What you will do:
Reproduce the data exactly as it stands.

(Records from a dataset)
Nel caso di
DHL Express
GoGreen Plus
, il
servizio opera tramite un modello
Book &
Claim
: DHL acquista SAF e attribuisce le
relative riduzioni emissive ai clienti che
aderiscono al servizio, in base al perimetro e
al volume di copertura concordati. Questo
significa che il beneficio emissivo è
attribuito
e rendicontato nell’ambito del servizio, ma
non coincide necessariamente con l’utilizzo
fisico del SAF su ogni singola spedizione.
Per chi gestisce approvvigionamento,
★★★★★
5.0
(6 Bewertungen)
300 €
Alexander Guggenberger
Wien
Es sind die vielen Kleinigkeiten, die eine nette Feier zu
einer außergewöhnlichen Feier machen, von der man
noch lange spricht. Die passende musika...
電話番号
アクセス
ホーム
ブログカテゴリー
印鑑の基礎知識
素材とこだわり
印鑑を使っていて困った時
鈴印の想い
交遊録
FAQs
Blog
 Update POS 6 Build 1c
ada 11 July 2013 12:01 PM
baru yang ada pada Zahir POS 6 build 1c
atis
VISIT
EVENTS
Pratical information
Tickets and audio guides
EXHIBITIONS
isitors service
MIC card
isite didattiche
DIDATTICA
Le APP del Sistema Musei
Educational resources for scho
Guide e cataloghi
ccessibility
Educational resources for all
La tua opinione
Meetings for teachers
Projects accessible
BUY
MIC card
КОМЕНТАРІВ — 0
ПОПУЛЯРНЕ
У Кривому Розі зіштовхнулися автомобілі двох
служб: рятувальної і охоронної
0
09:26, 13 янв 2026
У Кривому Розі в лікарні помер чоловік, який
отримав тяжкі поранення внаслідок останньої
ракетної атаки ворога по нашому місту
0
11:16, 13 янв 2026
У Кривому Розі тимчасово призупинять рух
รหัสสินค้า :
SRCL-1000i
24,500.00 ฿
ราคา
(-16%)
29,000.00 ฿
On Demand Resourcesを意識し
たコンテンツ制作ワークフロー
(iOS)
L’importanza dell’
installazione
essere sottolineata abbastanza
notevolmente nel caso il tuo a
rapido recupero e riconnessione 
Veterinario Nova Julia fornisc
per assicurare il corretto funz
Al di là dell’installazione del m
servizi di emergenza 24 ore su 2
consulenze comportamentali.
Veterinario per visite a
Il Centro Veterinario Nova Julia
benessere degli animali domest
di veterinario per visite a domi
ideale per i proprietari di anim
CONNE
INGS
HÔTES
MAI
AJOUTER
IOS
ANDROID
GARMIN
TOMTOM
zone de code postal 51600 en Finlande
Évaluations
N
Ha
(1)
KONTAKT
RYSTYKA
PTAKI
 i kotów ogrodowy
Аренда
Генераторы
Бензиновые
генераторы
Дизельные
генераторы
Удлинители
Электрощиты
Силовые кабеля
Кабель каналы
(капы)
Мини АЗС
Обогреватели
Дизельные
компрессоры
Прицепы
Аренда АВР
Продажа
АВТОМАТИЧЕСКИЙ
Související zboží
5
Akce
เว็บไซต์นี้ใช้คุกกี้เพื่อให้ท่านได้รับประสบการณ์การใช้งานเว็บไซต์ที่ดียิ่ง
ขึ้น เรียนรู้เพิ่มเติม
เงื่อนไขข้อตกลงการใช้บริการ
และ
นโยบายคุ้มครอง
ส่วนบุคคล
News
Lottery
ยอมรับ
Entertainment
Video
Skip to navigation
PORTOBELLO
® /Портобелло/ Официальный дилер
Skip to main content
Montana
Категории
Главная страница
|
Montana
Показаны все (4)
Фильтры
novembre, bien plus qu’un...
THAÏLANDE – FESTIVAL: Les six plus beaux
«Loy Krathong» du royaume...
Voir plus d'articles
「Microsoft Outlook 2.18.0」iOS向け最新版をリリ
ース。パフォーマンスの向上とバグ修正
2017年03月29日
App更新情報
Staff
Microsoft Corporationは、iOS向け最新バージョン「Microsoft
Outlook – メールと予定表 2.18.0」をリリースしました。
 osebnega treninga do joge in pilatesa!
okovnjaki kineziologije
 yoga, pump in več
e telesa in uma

Completed task:
Nel caso di
DHL Express
GoGreen Plus
, il
servizio opera tramite un modello
Book &
Claim
: DHL acquista SAF e attribuisce le
relative riduzioni emissive ai clienti che
aderiscono al servizio, in base al perimetro e
al volume di copertura concordati. Questo
significa che il beneficio emissivo è
attribuito
e rendicontato nell’ambito del servizio, ma
non coincide necessariamente con l’utilizzo
fisico del SAF su ogni singola spedizione.
Per chi gestisce approvvigionamento,
★★★★★
5.0
(6 Bewertungen)
300 €
Alexander Guggenberger
Wien
Es sind die vielen Kleinigkeiten, die eine nette Feier zu
einer außergewöhnlichen Feier machen, von der man
noch lange spricht. Die passende musika...
電話番号
アクセス
ホーム
ブログカテゴリー
印鑑の基礎知識
素材とこだわり
印鑑を使っていて困った時
鈴印の想い
交遊録
FAQs
Blog
 Update POS 6 Build 1c
ada 11 July 2013 12:01 PM
baru yang ada pada Zahir POS 6 build 1c
atis
VISIT
EVENTS
Pratical information
Tickets and audio guides
EXHIBITIONS
isitors service
MIC card
isite didattiche
DIDATTICA
Le APP del Sistema Musei
Educational resources for scho
Guide e cataloghi
ccessibility
Educational resources for all
La tua opinione
Meetings for teachers
Projects accessible
BUY
MIC card
КОМЕНТАРІВ — 0
ПОПУЛЯРНЕ
У Кривому Розі зіштовхнулися автомобілі двох
служб: рятувальної і охоронної
0
09:26, 13 янв 2026
У Кривому Розі в лікарні помер чоловік, який
отримав тяжкі поранення внаслідок останньої
ракетної атаки ворога по нашому місту
0
11:16, 13 янв 2026
У Кривому Розі тимчасово призупинять рух
รหัสสินค้า :
SRCL-1000i
24,500.00 ฿
ราคา
(-16%)
29,000.00 ฿
On Demand Resourcesを意識し
たコンテンツ制作ワークフロー
(iOS)
L’importanza dell’
installazione
essere sottolineata abbastanza
notevolmente nel caso il tuo a
rapido recupero e riconnessione 
Veterinario Nova Julia fornisc
per assicurare il corretto funz
Al di là dell’installazione del m
servizi di emergenza 24 ore su 2
consulenze comportamentali.
Veterinario per visite a
Il Centro Veterinario Nova Julia
benessere degli animali domest
di veterinario per visite a domi
ideale per i proprietari di anim
CONNE
INGS
HÔTES
MAI
AJOUTER
IOS
ANDROID
GARMIN
TOMTOM
zone de code postal 51600 en Finlande
Évaluations
N
Ha
(1)
KONTAKT
RYSTYKA
PTAKI
 i kotów ogrodowy
Аренда
Генераторы
Бензиновые
генераторы
Дизельные
генераторы
Удлинители
Электрощиты
Силовые кабеля
Кабель каналы
(капы)
Мини АЗС
Обогреватели
Дизельные
компрессоры
Прицепы
Аренда АВР
Продажа
АВТОМАТИЧЕСКИЙ
Související zboží
5
Akce
เว็บไซต์นี้ใช้คุกกี้เพื่อให้ท่านได้รับประสบการณ์การใช้งานเว็บไซต์ที่ดียิ่ง
ขึ้น เรียนรู้เพิ่มเติม
เงื่อนไขข้อตกลงการใช้บริการ
และ
นโยบายคุ้มครอง
ส่วนบุคคล
News
Lottery
ยอมรับ
Entertainment
Video
Skip to navigation
PORTOBELLO
® /Портобелло/ Официальный дилер
Skip to main content
Montana
Категории
Главная страница
|
Montana
Показаны все (4)
Фильтры
novembre, bien plus qu’un...
THAÏLANDE – FESTIVAL: Les six plus beaux
«Loy Krathong» du royaume...
Voir plus d'articles
「Microsoft Outlook 2.18.0」iOS向け最新版をリリ
ース。パフォーマンスの向上とバグ修正
2017年03月29日
App更新情報
Staff
Microsoft Corporationは、iOS向け最新バージョン「Microsoft
Outlook – メールと予定表 2.18.0」をリリースしました。
 osebnega treninga do joge in pilatesa!
okovnjaki kineziologije
 yoga, pump in več
e telesa in uma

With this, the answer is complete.